For classifying a new sample into four classes: C1, C2, C3, and C4, we have an ensemble
Question:
For classifying a new sample into four classes: C1, C2, C3, and C4, we have an ensemble that consists of three different classifiers: Classifier 1, Classifiers 2, and Classifier 3. Each of them has 0.9, 0.6, and 0.6 accuracy rate on training samples, respectively. When the new sample, X, is given, the outputs of the three classifiers are as follows:
Class Label | Classifier 1 | Classifier 2 | Classifier 3 |
C1 | 0.9 | 0.3 | 0 |
C2 | 0 | 0.4 | 0.9 |
C3 | 0.1 | 0.2 | 0 |
C4 | 0 | 0.1 | 0.1 |
Each number in the above table describes the probability that a classifier predicts the class of a new sample as a corresponding class. For example, the probability that Classifier 1 predicts the class of X as C1 is 0.9.

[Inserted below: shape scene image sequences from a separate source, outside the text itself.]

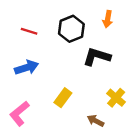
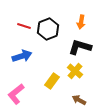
orange arrow: (108, 19) -> (81, 22), moved
black hexagon: (71, 29) -> (48, 29), moved
yellow cross: (116, 98) -> (75, 71), moved

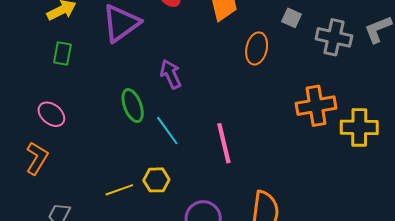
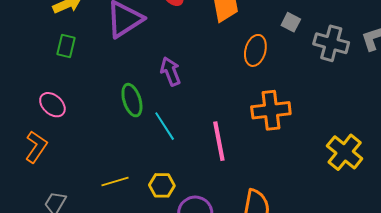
orange cross: (316, 106) -> (271, 110), moved
yellow cross: (359, 127) -> (345, 152), moved, turned 36
yellow hexagon: (156, 180) -> (162, 185), moved

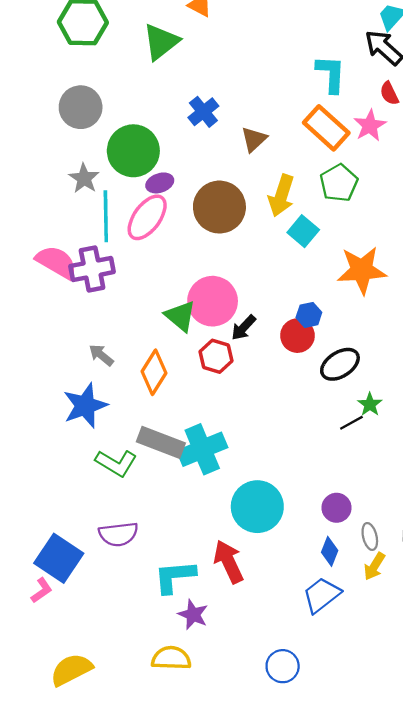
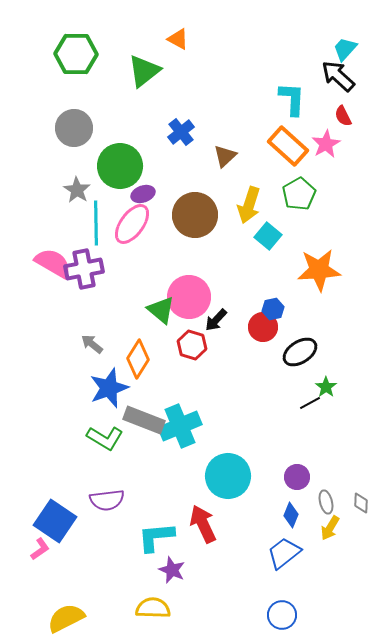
blue star: (85, 406) -> (109, 388), moved
blue circle: (283, 666) -> (282, 615), moved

When the ensemble combines predictions of each of them, as a combination method:
*** I'M INTERESTED IN THE MATH, NOT THE CODE ***
If the simple sum is used, which class is X classified as and why?
If the weight sum is used, which class is X classified as and why?
If the ran-level function is used, which class if X classified as and why?